* Assigned task *
Copy word for word, please, the lines of the entries below running from the one containing "والحرص التام على" to the one containing "هذا التعامل على الطفل أو الابن؟", both ends included.

* Records for this task *
*** Begin section ***

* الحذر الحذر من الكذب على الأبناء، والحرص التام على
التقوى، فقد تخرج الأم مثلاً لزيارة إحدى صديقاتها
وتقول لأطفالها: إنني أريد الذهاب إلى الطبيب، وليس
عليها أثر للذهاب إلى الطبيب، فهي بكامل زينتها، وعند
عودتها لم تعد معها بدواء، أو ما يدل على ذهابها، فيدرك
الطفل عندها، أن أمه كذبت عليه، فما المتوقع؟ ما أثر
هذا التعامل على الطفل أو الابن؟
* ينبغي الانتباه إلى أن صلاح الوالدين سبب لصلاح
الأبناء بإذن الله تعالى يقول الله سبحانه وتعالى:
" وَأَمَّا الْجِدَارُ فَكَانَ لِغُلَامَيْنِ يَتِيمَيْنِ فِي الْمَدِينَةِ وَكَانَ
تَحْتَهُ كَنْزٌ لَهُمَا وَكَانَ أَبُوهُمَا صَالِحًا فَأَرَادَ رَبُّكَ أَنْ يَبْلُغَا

*** End section ***
*** Begin section ***

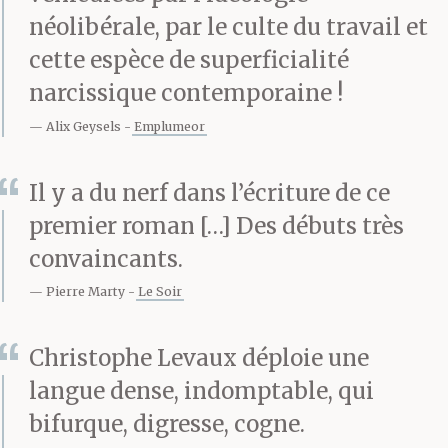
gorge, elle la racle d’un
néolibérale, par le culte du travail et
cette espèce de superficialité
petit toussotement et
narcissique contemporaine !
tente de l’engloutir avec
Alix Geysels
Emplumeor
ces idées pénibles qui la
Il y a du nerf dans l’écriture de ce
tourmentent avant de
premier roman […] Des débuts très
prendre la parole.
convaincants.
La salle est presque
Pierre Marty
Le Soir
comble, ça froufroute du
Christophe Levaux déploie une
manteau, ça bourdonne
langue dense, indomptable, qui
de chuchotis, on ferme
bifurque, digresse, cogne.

*** End section ***
*** Begin section ***

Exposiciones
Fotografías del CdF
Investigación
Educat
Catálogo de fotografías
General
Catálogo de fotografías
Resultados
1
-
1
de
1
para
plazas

*** End section ***

* Response area *
* الحذر الحذر من الكذب على الأبناء، والحرص التام على
التقوى، فقد تخرج الأم مثلاً لزيارة إحدى صديقاتها
وتقول لأطفالها: إنني أريد الذهاب إلى الطبيب، وليس
عليها أثر للذهاب إلى الطبيب، فهي بكامل زينتها، وعند
عودتها لم تعد معها بدواء، أو ما يدل على ذهابها، فيدرك
الطفل عندها، أن أمه كذبت عليه، فما المتوقع؟ ما أثر
هذا التعامل على الطفل أو الابن؟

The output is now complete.